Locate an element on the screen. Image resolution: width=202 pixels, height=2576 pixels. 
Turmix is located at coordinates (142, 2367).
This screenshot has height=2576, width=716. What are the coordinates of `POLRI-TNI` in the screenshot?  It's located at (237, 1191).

...

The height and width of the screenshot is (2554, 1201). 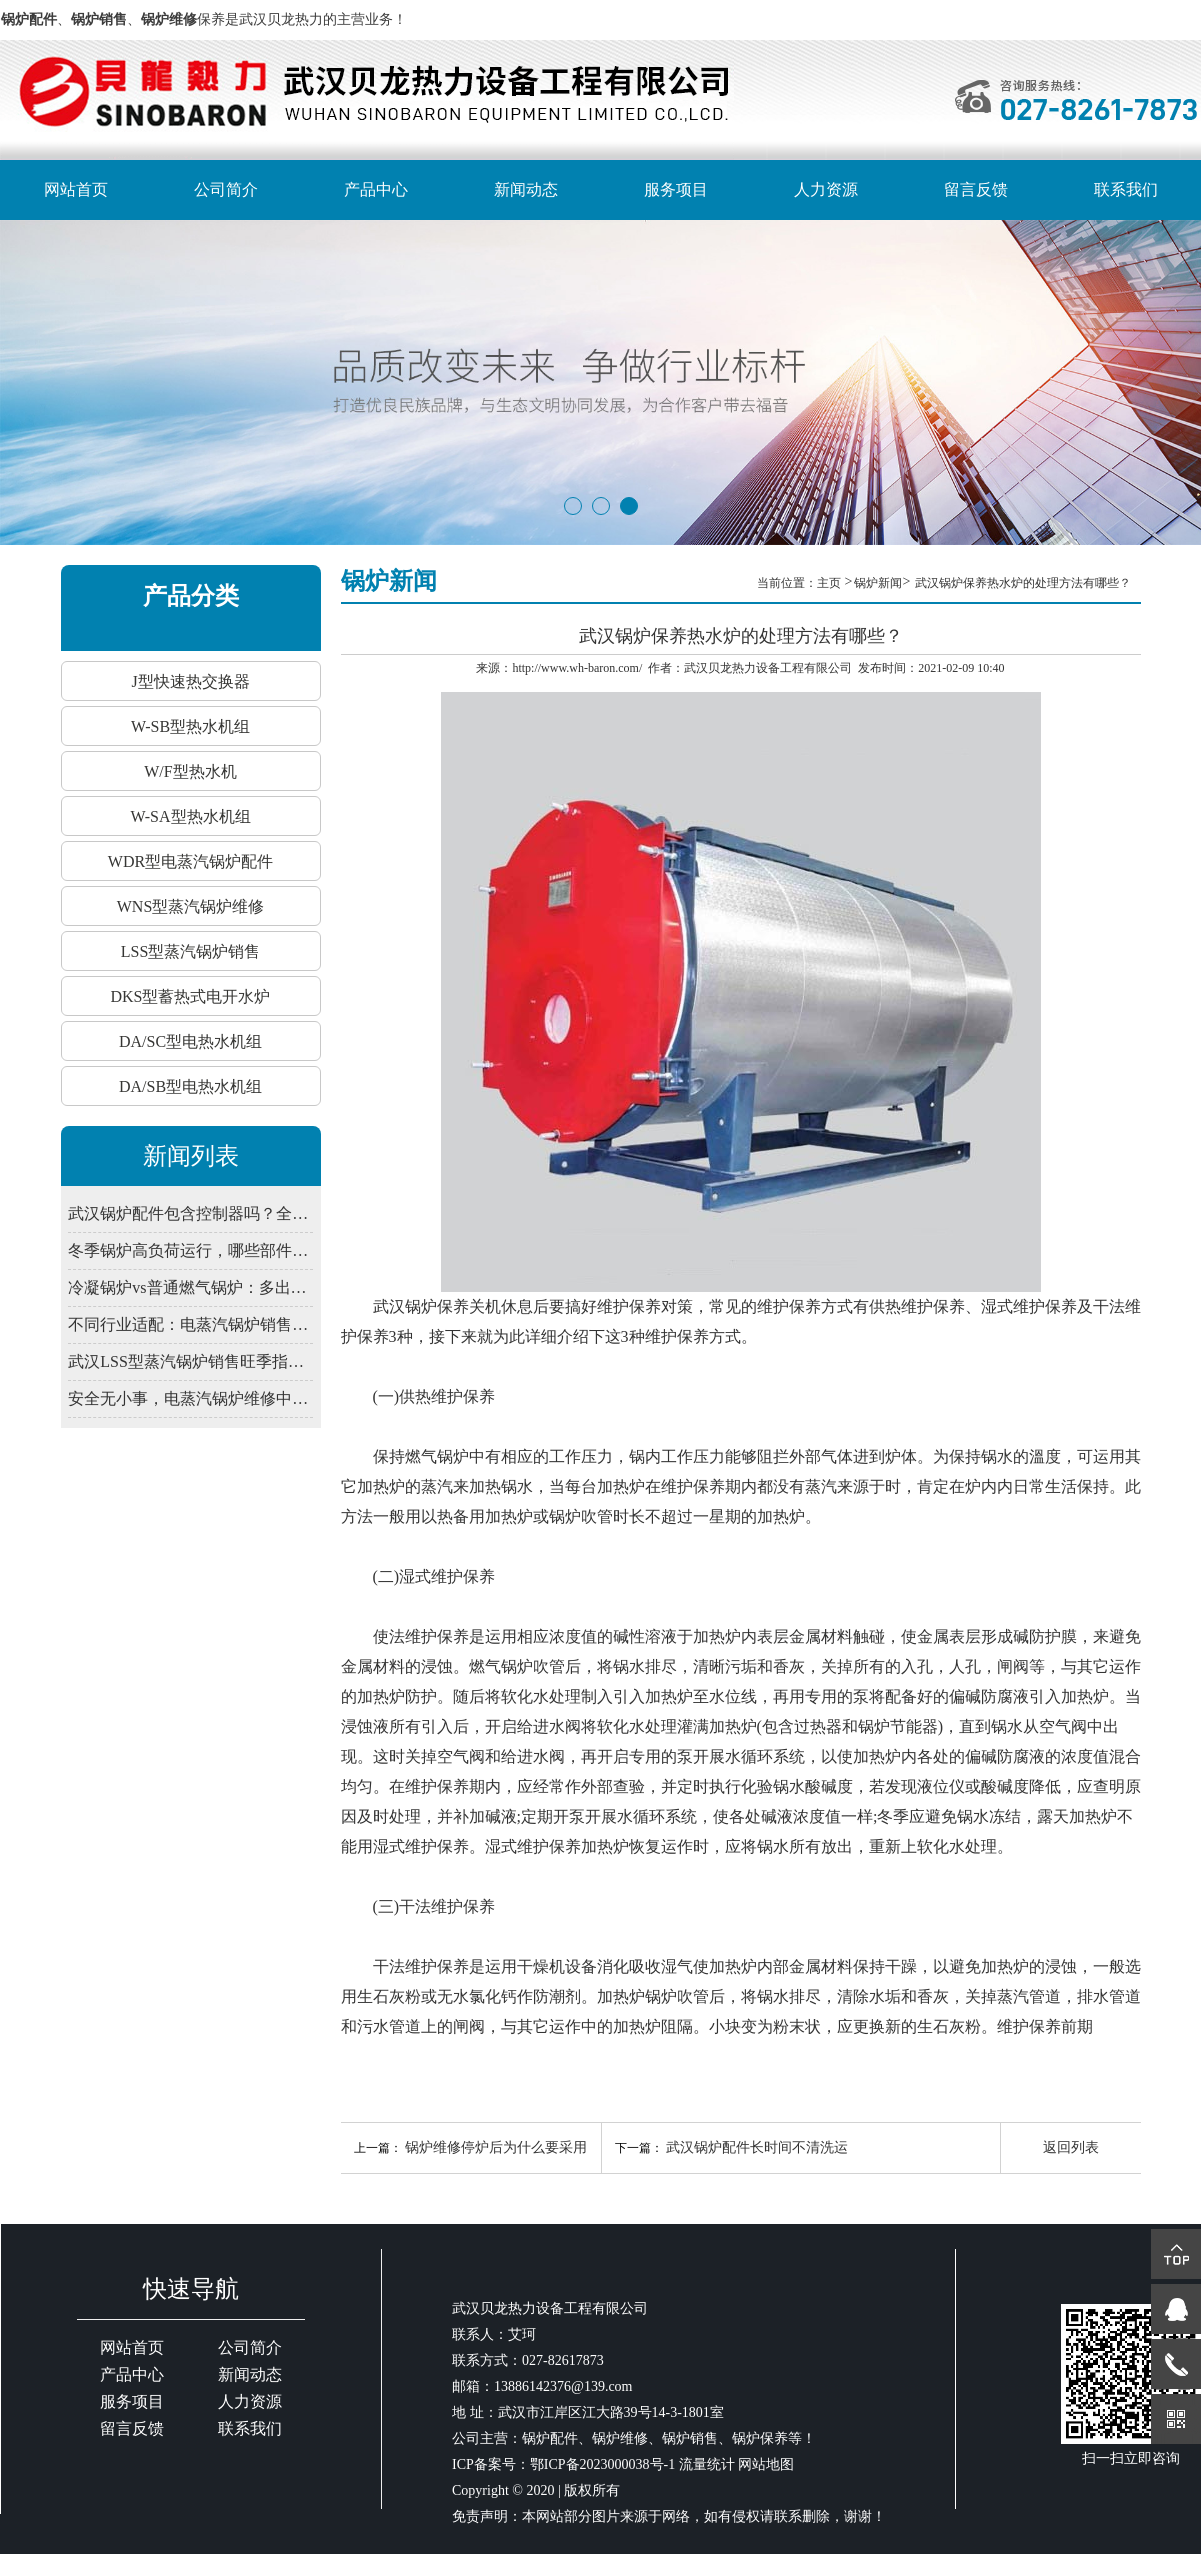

* * *

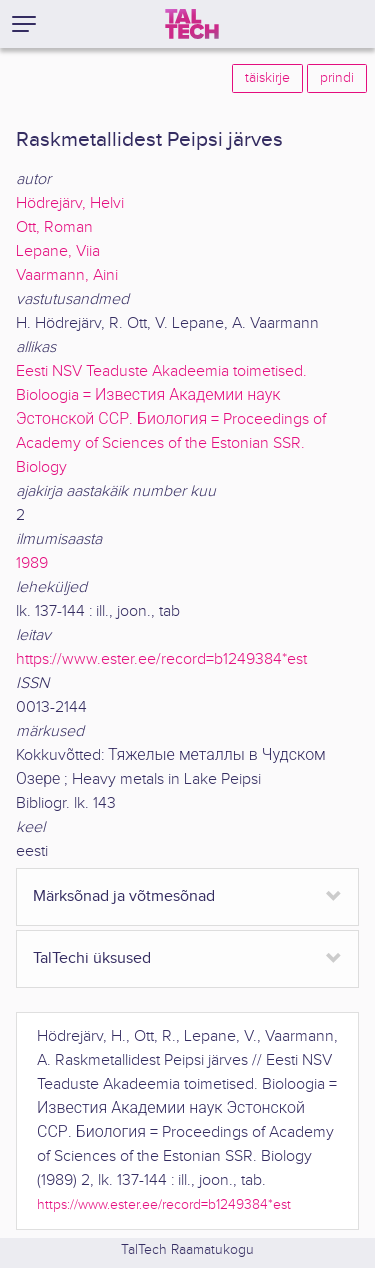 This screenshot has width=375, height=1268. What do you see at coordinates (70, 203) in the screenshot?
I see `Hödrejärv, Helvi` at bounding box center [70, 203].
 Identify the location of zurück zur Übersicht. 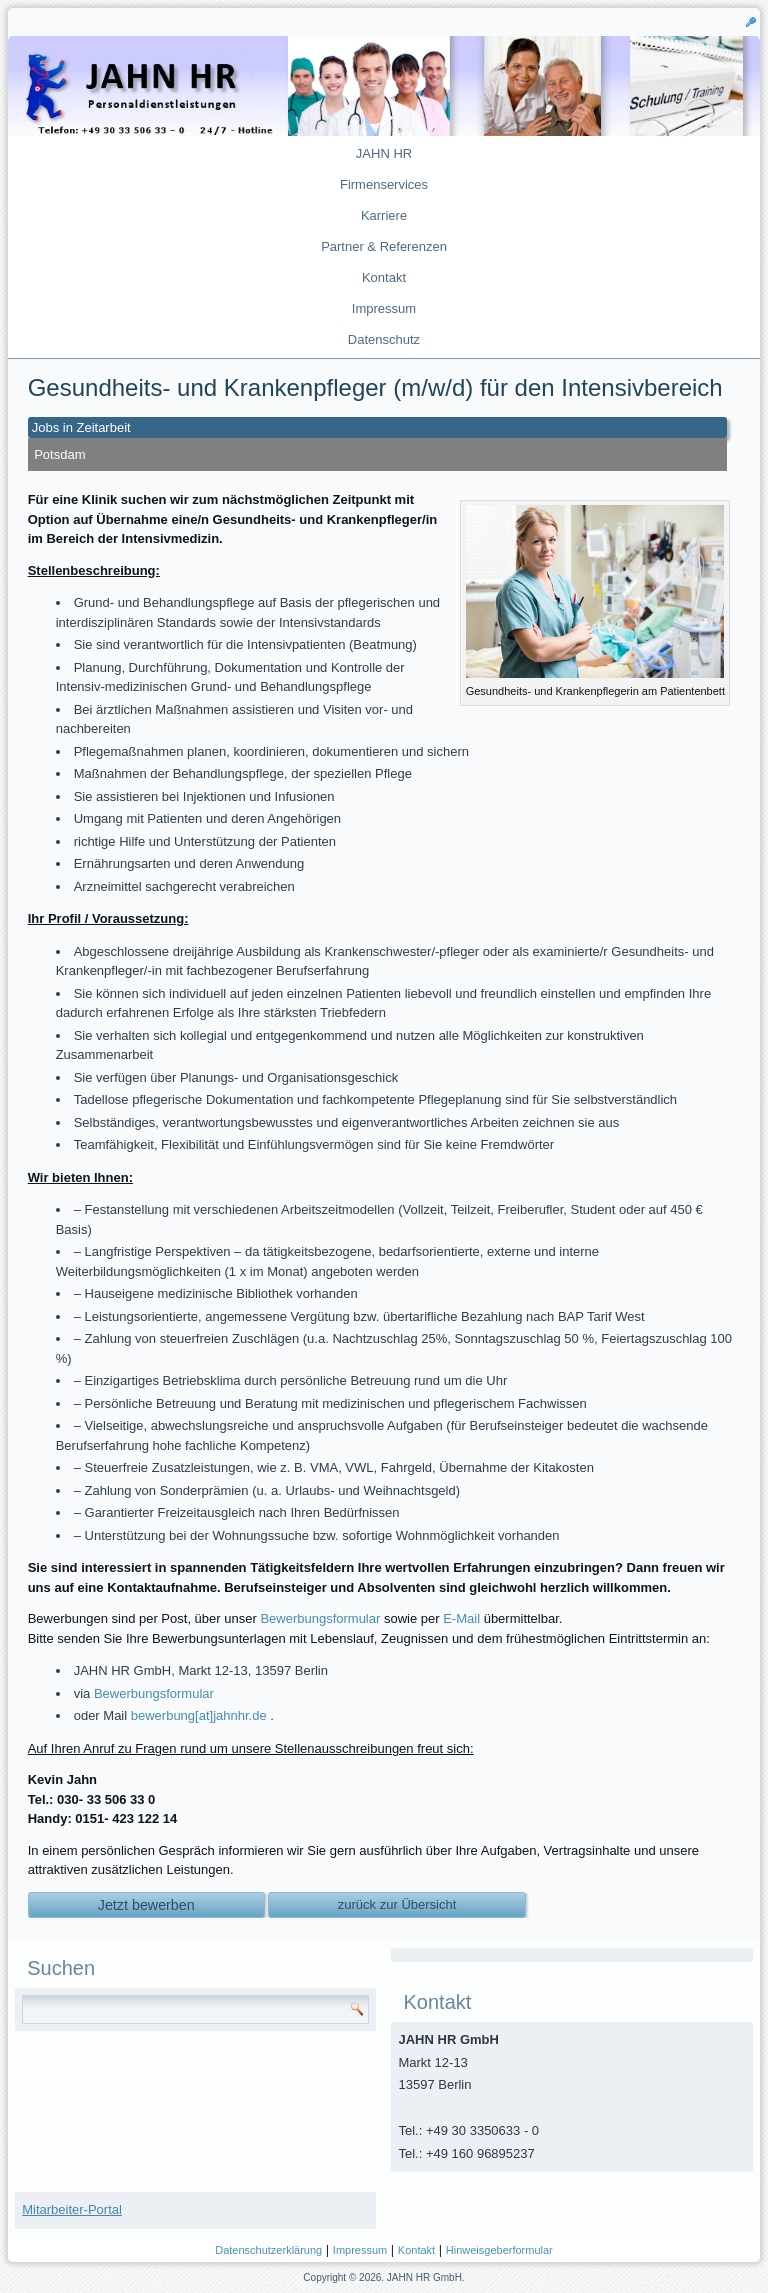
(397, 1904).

__Prompt__
Everything from the line with "Locate an element" through the line with "This screenshot has height=2576, width=716." should be written out exactly as it appears above, end lines included, and nothing outside that range.

__Task answer__
Locate an element on the screen. Image resolution: width=202 pixels, height=2576 pixels. 
Turmix is located at coordinates (142, 2367).
This screenshot has height=2576, width=716. What are the coordinates of `POLRI-TNI` in the screenshot?  It's located at (237, 1191).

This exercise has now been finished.